== EXTRACTED INFORMATION ==

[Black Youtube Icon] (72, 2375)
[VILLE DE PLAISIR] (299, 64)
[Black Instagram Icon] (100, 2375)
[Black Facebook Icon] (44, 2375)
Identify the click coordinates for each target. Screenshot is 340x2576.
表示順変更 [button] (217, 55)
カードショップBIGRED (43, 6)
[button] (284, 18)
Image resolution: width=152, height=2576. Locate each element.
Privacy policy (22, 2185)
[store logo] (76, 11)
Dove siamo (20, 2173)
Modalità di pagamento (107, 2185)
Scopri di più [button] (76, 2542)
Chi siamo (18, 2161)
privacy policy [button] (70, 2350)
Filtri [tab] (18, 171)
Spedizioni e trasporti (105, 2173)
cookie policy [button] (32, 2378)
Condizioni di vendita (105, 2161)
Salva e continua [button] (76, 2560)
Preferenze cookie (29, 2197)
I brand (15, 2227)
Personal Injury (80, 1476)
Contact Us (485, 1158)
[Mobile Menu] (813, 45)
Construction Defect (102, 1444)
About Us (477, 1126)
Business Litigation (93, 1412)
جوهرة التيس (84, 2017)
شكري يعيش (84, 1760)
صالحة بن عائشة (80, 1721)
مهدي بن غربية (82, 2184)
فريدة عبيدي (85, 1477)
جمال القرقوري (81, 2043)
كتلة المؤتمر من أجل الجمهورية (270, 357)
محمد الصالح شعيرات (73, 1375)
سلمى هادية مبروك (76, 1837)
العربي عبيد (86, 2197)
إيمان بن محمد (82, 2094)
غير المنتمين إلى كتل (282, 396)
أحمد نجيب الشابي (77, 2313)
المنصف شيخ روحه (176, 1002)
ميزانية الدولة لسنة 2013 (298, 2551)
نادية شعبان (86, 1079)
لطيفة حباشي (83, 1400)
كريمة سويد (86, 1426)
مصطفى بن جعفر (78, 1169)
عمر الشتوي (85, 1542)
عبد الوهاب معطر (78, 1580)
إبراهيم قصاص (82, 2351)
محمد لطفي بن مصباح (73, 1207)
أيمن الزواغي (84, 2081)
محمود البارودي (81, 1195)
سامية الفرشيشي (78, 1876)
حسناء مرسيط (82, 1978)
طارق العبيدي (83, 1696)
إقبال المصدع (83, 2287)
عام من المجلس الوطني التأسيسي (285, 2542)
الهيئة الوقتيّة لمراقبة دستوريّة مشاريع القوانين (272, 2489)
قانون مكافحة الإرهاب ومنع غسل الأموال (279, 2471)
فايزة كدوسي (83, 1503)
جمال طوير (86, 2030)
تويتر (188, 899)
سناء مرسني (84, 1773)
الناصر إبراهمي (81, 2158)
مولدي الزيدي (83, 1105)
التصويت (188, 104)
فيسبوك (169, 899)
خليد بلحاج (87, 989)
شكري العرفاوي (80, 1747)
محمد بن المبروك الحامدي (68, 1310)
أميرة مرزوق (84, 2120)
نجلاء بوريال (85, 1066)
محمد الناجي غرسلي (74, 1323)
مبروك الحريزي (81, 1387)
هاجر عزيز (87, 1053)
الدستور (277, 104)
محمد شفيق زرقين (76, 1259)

===

Give an exact transcription of the data shown above.

[Black Youtube Icon] (72, 2375)
[VILLE DE PLAISIR] (299, 64)
[Black Instagram Icon] (100, 2375)
[Black Facebook Icon] (44, 2375)
Identify the click coordinates for each target. Screenshot is 340x2576.
表示順変更 [button] (217, 55)
カードショップBIGRED (43, 6)
[button] (284, 18)
Image resolution: width=152, height=2576. Locate each element.
Privacy policy (22, 2185)
[store logo] (76, 11)
Dove siamo (20, 2173)
Modalità di pagamento (107, 2185)
Scopri di più [button] (76, 2542)
Chi siamo (18, 2161)
privacy policy [button] (70, 2350)
Filtri [tab] (18, 171)
Spedizioni e trasporti (105, 2173)
cookie policy [button] (32, 2378)
Condizioni di vendita (105, 2161)
Salva e continua [button] (76, 2560)
Preferenze cookie (29, 2197)
I brand (15, 2227)
Personal Injury (80, 1476)
Contact Us (485, 1158)
[Mobile Menu] (813, 45)
Construction Defect (102, 1444)
About Us (477, 1126)
Business Litigation (93, 1412)
جوهرة التيس (84, 2017)
شكري يعيش (84, 1760)
صالحة بن عائشة (80, 1721)
مهدي بن غربية (82, 2184)
فريدة عبيدي (85, 1477)
جمال القرقوري (81, 2043)
كتلة المؤتمر من أجل الجمهورية (270, 357)
محمد الصالح شعيرات (73, 1375)
سلمى هادية مبروك (76, 1837)
العربي عبيد (86, 2197)
إيمان بن محمد (82, 2094)
غير المنتمين إلى كتل (282, 396)
أحمد نجيب الشابي (77, 2313)
المنصف شيخ روحه (176, 1002)
ميزانية الدولة لسنة 2013 (298, 2551)
نادية شعبان (86, 1079)
لطيفة حباشي (83, 1400)
كريمة سويد (86, 1426)
مصطفى بن جعفر (78, 1169)
عمر الشتوي (85, 1542)
عبد الوهاب معطر (78, 1580)
إبراهيم قصاص (82, 2351)
محمد لطفي بن مصباح (73, 1207)
أيمن الزواغي (84, 2081)
محمود البارودي (81, 1195)
سامية الفرشيشي (78, 1876)
حسناء مرسيط (82, 1978)
طارق العبيدي (83, 1696)
إقبال المصدع (83, 2287)
عام من المجلس الوطني التأسيسي (285, 2542)
الهيئة الوقتيّة لمراقبة دستوريّة مشاريع القوانين (272, 2489)
قانون مكافحة الإرهاب ومنع غسل الأموال (279, 2471)
فايزة كدوسي (83, 1503)
جمال طوير (86, 2030)
تويتر (188, 899)
سناء مرسني (84, 1773)
الناصر إبراهمي (81, 2158)
مولدي الزيدي (83, 1105)
التصويت (188, 104)
فيسبوك (169, 899)
خليد بلحاج (87, 989)
شكري العرفاوي (80, 1747)
محمد بن المبروك الحامدي (68, 1310)
أميرة مرزوق (84, 2120)
نجلاء بوريال (85, 1066)
محمد الناجي غرسلي (74, 1323)
مبروك الحريزي (81, 1387)
هاجر عزيز (87, 1053)
الدستور (277, 104)
محمد شفيق زرقين (76, 1259)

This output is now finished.